Lebih lanjut, Abimanyu mempertanyakan kenapa bukti swafoto andalan untuk maju ke persidangan yang dimiliki korban hanya ada 1 foto.
“Jika dilihat dari lukanya, ada darah yang keluar banyak dari hidung sebelah kiri hingga sampai ke baju,” tambahnya.
Baca Juga: Tsamara Ungkap 2 Pelajaran Kasus KDRT Venna Melinda Melinda yang Tidak Boleh Diabaikan
Abimanyu juga mempertimbangkan akan ada trauma akibat pukulan yang berat sekali, dan satu-satunya asal pukulan tersebut adalah melalui pipi atau bagian depannya.
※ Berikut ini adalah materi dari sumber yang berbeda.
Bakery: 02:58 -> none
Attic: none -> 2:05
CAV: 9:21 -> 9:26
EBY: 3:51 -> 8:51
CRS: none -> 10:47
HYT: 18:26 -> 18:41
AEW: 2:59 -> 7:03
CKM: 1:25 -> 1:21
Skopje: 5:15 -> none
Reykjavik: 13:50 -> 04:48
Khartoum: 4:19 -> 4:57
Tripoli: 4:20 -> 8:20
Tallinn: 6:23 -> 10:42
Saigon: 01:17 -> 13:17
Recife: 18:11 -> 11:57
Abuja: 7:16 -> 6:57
“Bagaimana mungkin darah keluar dari satu lubang hidung, sementara di bagian pipinya itu tidak mengalami luka,” ujarnya, masih belum percaya.
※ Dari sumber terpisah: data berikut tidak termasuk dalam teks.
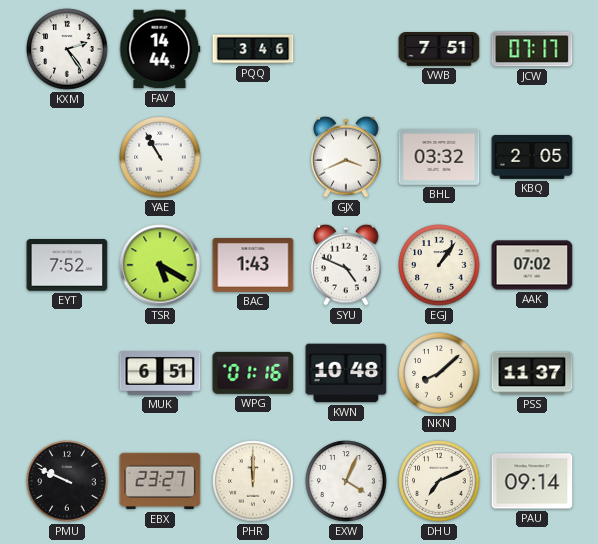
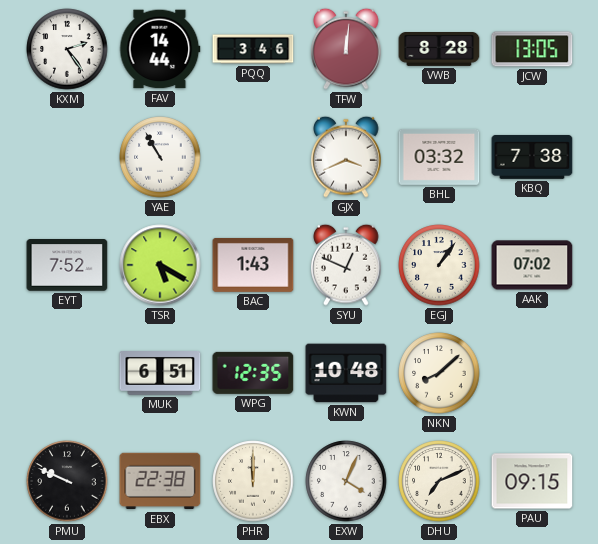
TFW: none -> 12:01
VWB: 7:51 -> 8:28
JCW: 07:17 -> 13:05
KBQ: 2:05 -> 7:38
SYU: 4:49 -> 12:49
WPG: 01:16 -> 12:35
PSS: 11:37 -> none
EBX: 23:27 -> 22:38
PAU: 09:14 -> 09:15
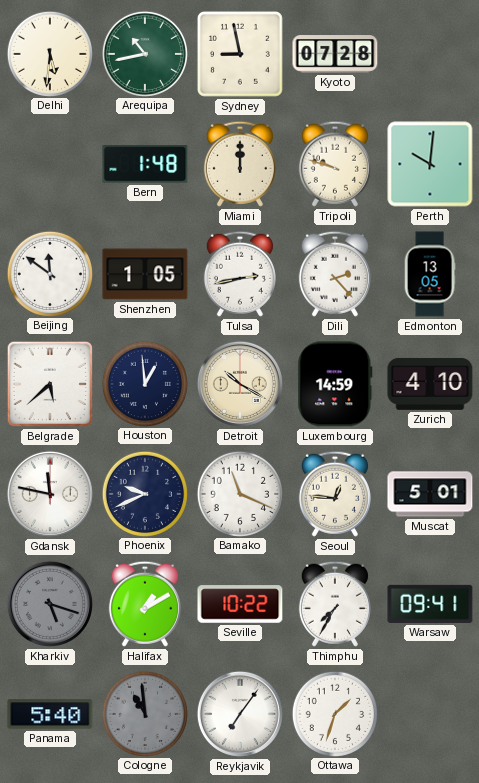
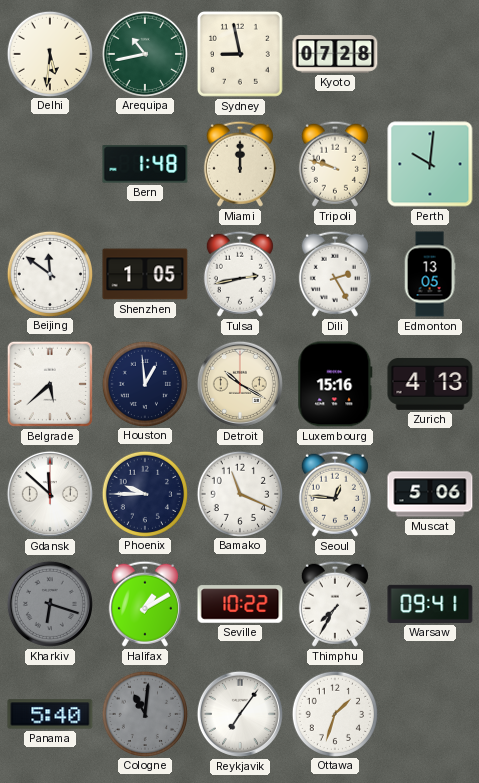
Dili: 2:23 -> 2:25
Luxembourg: 14:59 -> 15:16
Zurich: 4:10 -> 4:13
Gdansk: 11:47 -> 11:52
Phoenix: 9:41 -> 9:45
Muscat: 5:01 -> 5:06
Kharkiv: 5:18 -> 6:18
Cologne: 10:59 -> 11:01
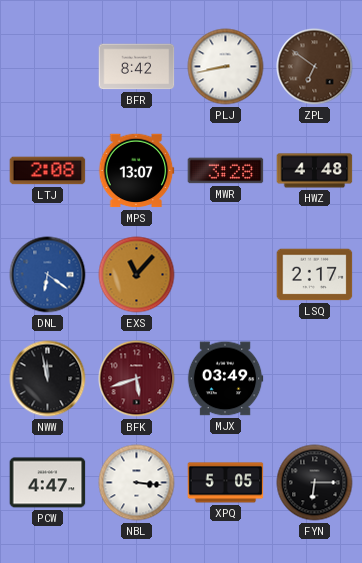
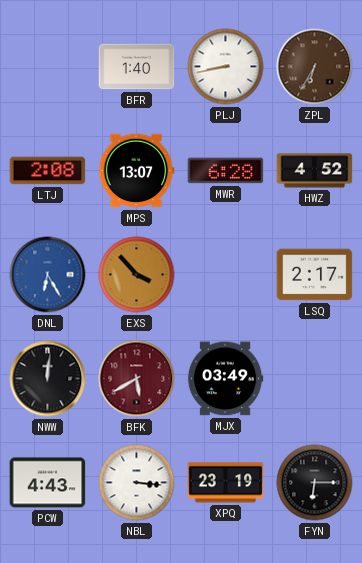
BFR: 8:42 -> 1:40
ZPL: 6:51 -> 6:35
MWR: 3:28 -> 6:28
HWZ: 4:48 -> 4:52
DNL: 6:21 -> 6:25
EXS: 11:07 -> 3:53
NWW: 11:58 -> 12:01
BFK: 5:42 -> 5:40
PCW: 4:47 -> 4:43
XPQ: 5:05 -> 23:19
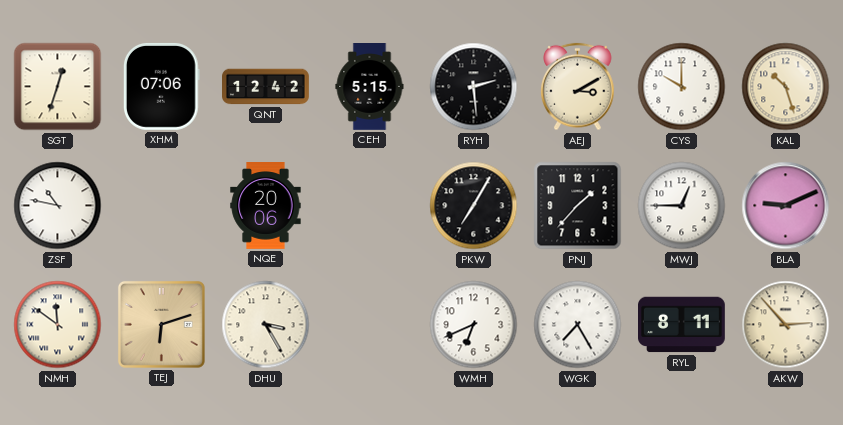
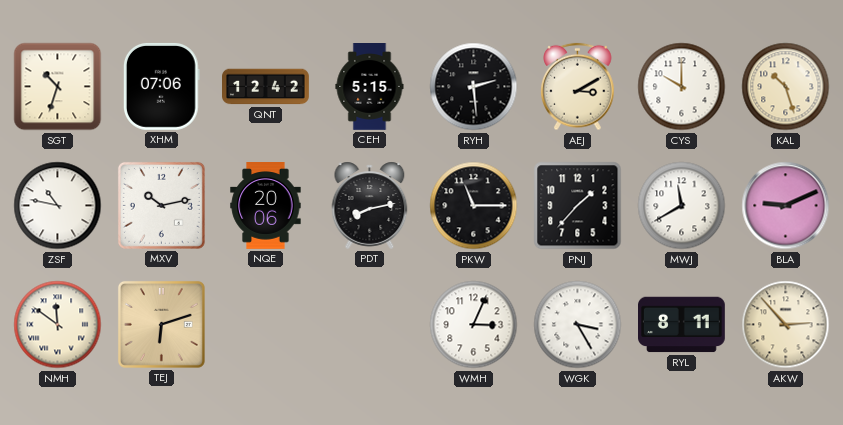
SGT: 12:33 -> 10:33
MXV: none -> 10:13
PDT: none -> 8:13
PKW: 7:05 -> 11:15
MWJ: 12:45 -> 11:40
DHU: 3:25 -> none
WMH: 6:41 -> 3:04
WGK: 7:25 -> 3:25
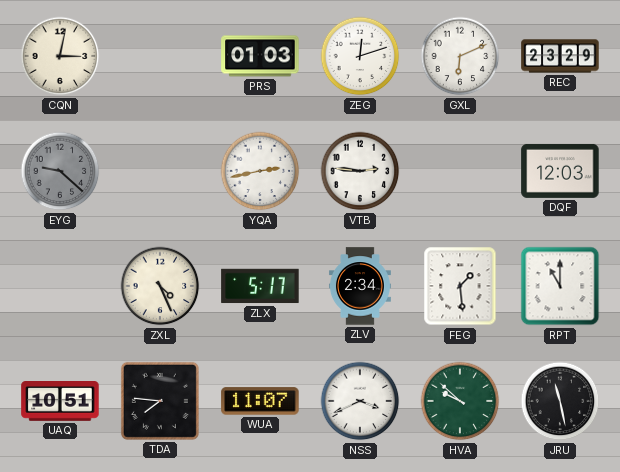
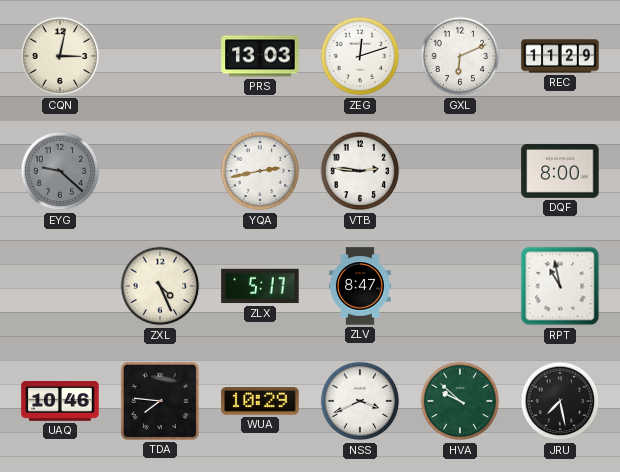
PRS: 01:03 -> 13:03
REC: 23:29 -> 11:29
DQF: 12:03 -> 8:00
ZLV: 2:34 -> 8:47
FEG: 1:29 -> none
RPT: 11:00 -> 10:58
UAQ: 10:51 -> 10:46
WUA: 11:07 -> 10:29
JRU: 11:28 -> 7:28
Pakar telematika tersebut tidak mempersoalkan bukti wajah atau fisik maupun medis, sebab dirinya melihat berdasarkan bukti digital yang ia analisa.
“Kalau ada pukulan, seharusnya ada kelihatan bekasnya, ada bukti lebamnya juga bukti jika sampai terluka,” pungkas Abimanyu usai memperbesar ukuran foto.
Sehubungan dengan dugaan KDRT yang dilakukan Ferry Irawan kepada Venna Melinda, Hotman Paris memberi tanggapan.
“Tapi memang, dia berusaha membela diri sampai akhirnya dia bisa keluar kamar dengan hidung yang sudah berdarah-darah,” jelas Hotman.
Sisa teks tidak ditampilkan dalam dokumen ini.